After examining the position of the parties in light of the admissibility requirements set
forth in Articles 46 and 47 of the Convention, the Commission concluded that it is competent to hear the
complaints regarding Articles 3, 4, 5, 7, 8, and 25 of the American Convention, in conjunction with the
general obligations set forth in Articles 1(1) and 2 of the same instrument; Articles I and III of the InterAmerican Convention on Forced Disappearance of Persons; and Articles 1, 6, and 8 of the InterAmerican Convention to Prevent and Punish Torture.

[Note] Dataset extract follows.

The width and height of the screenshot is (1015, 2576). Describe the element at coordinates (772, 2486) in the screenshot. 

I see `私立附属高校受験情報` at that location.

In addition, the Commission decided to notify the
Parties of this Admissibility Report, publish it, and include it in its Annual Report to the OAS General


The initial petition was received on November 12, 1998 and registered under number
12.224. On November 3, 1999, it was forwarded to the State, with a request that it submit a reply within
90 days, pursuant to the Rules of Procedure of the IACHR in effect at the time.

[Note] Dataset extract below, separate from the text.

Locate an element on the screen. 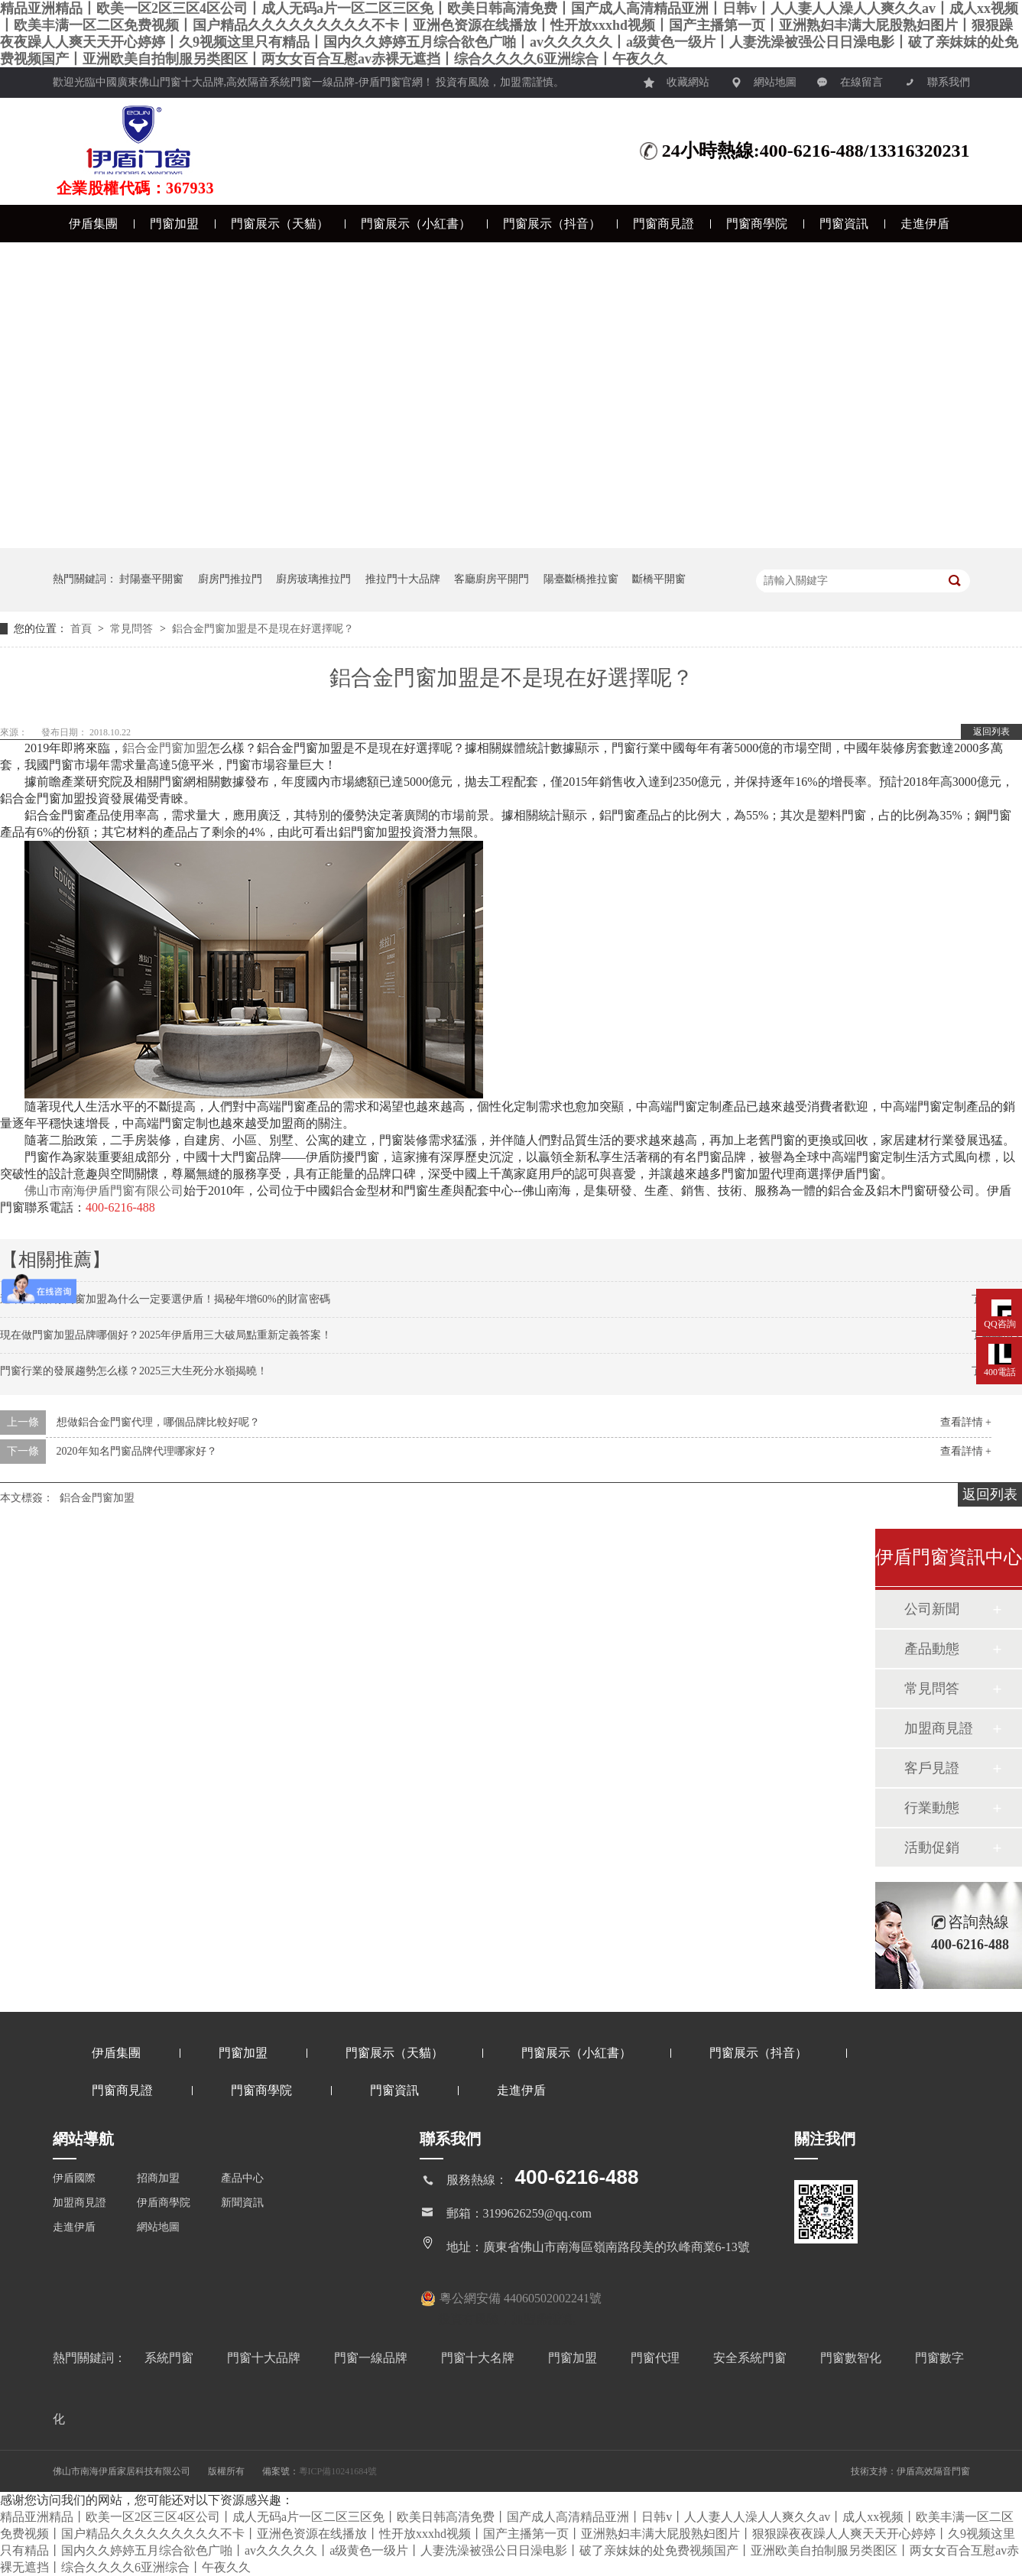 The width and height of the screenshot is (1022, 2576). 門窗展示（小紅書） is located at coordinates (416, 223). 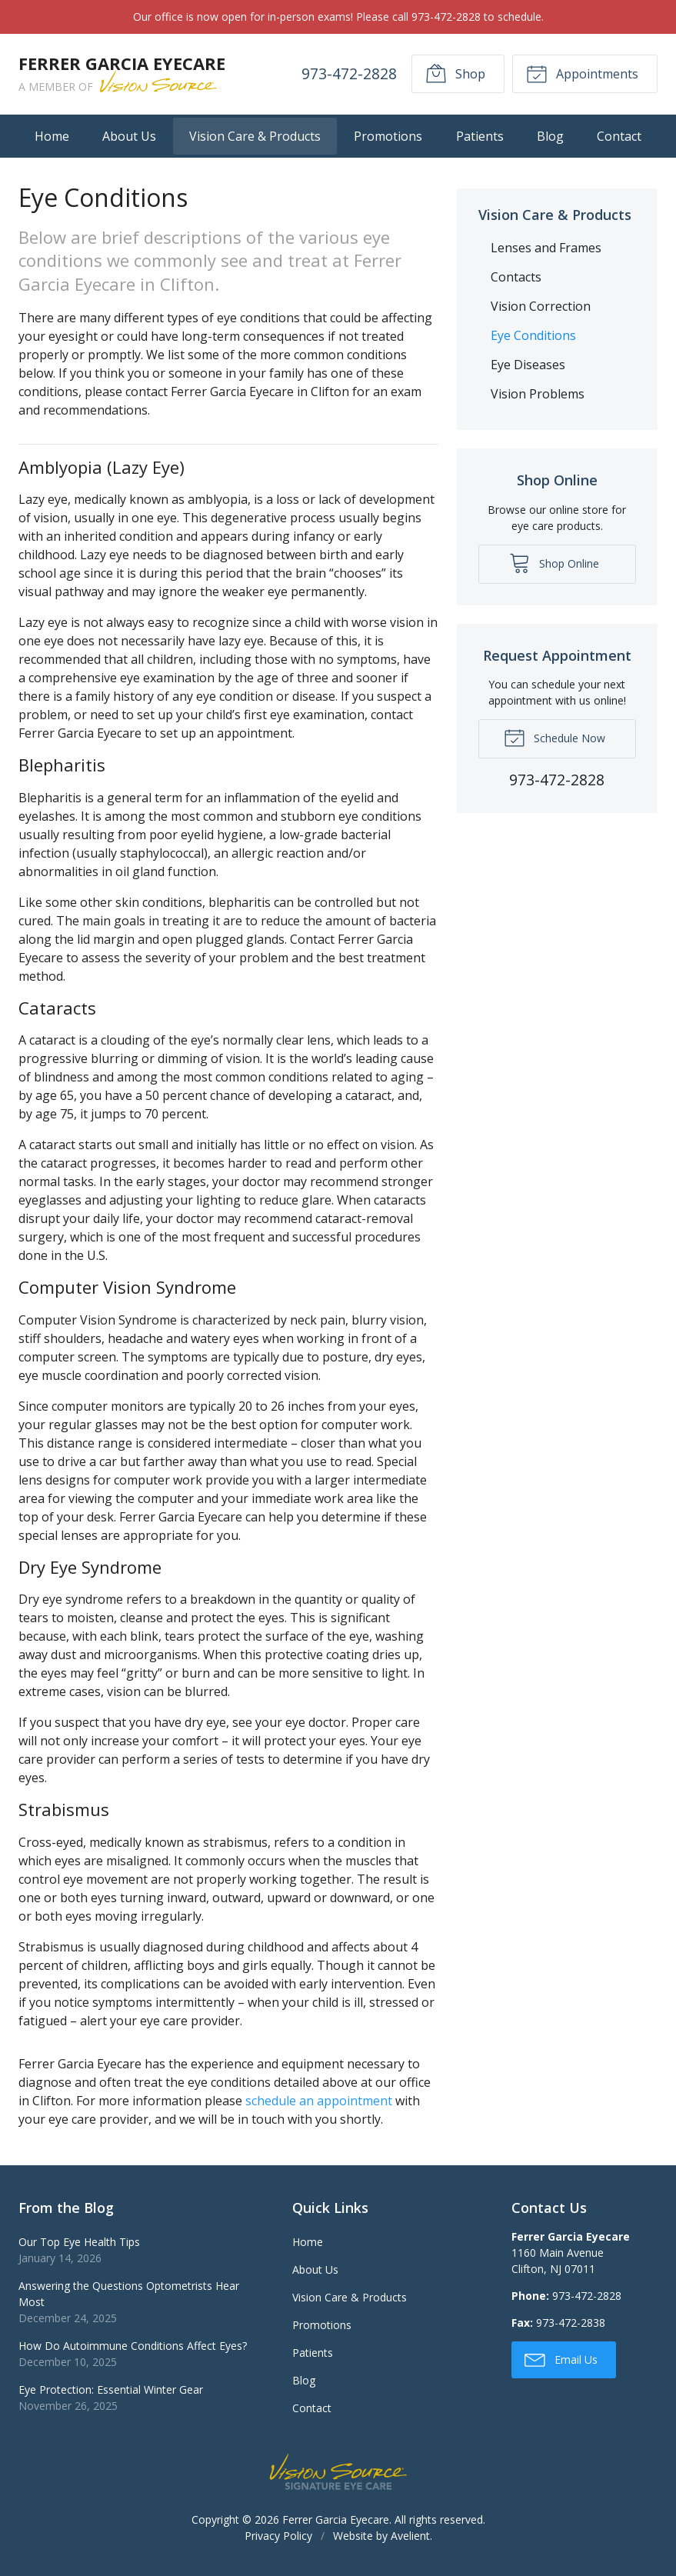 What do you see at coordinates (554, 737) in the screenshot?
I see `Schedule Now` at bounding box center [554, 737].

On March 14, 2000, the State presented its reply, which was forwarded to the petitioners
on March 28 of the same year. The petitioners submitted its reply on April 26 and May 5, 2000. On
December 6, 2004, the Commission requested updated information to the petitioners and the State. The
petitioners presented the information requested on February 7, 2005 and, the State submitted the
information on May 4, 2005. Thereafter, the petition remained in process before the Commission.

COMISEDH established itself as co-petitioner through a communication received by the IACHR on April 26, 2000.